All experiments were performed in triplicate for each type of ceramic scaffold. Cell viability was calculated relatively to the negative control, which was attributed a value of 100% viability. Data are expressed as mean ± standard deviation (STDEV), and statistical evaluation was performed using Student’s t-test.

3. Results and Discussion

Figure 3 shows the diffractograms of the composite ceramic powders, with different Hap/WS mass ratios, thermally treated at a temperature of 1000 °C for 2 h. The mineralogical phases identified are hydroxyapatite and β-wollastonite, according to JCPDS numbers 072-1243 and 99-101-2916, respectively. Hydroxyapatite crystallized in the hexagonal system, and the cell parameters are a = b = 9.432 Å and c = 6.881 Å. Β-wollastonite crystallized in the triclinic system, and the cell parameters are a = 7.94 Å, b = 7.32 Å, c = 7.07 Å, α = 90.03 °, β = 95.37 °, ɣ = 103.43 °. Both hydroxyapatite and wollastonite show a high degree of crystallinity characterized by the presence of diffraction maxima (diffraction interference) of high intensity.

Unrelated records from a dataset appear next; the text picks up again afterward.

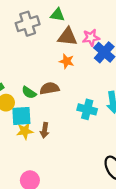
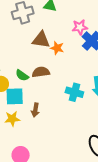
brown triangle: (67, 37) -> (41, 40), moved
yellow star: (25, 131) -> (12, 119), moved

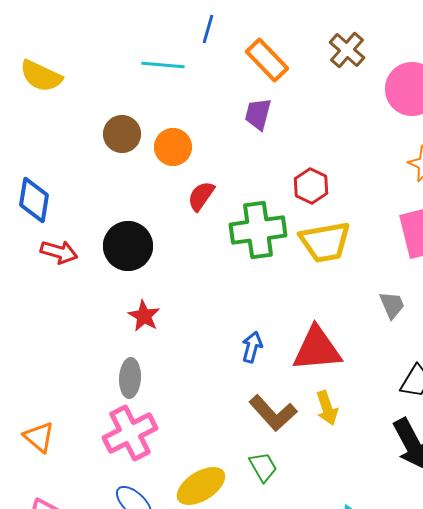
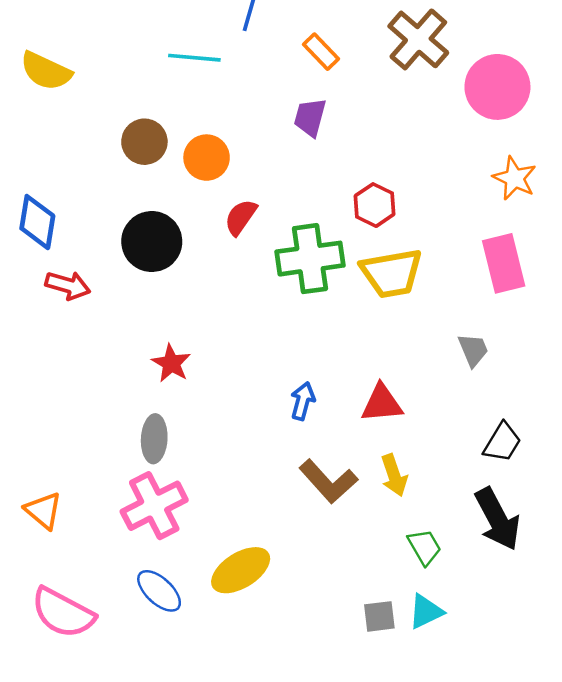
brown cross: (347, 50) -> (418, 39), size x1.4
orange rectangle: (267, 60) -> (321, 52), size x0.7
black circle: (128, 246) -> (152, 242), moved
red triangle: (317, 349) -> (382, 403), size x0.7
green trapezoid: (263, 467) -> (424, 547), moved

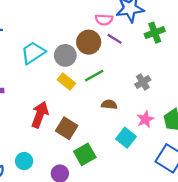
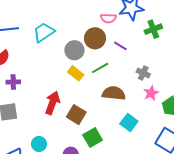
purple line: (114, 39) -> (120, 46), moved
cyan trapezoid: (33, 53) -> (44, 32), moved
gray cross: (143, 82) -> (143, 73), turned -32
brown semicircle: (109, 105) -> (114, 93), size x1.6
pink star: (145, 119) -> (151, 93), moved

It was also observed that by increasing the content of wollastonite in the composition of the analyzed powders, the maximum intensity of the diffraction specific to the WS phase increases, compared to the diffraction interferences specific to the Hap phase, which show a diffraction maximum in the 9 Hap/1 WS sample, this being observed more closely in Figure 3b.

Table 2. Average crystallite sizes of Hap/WS powders treated at a temperature of 1000 °C.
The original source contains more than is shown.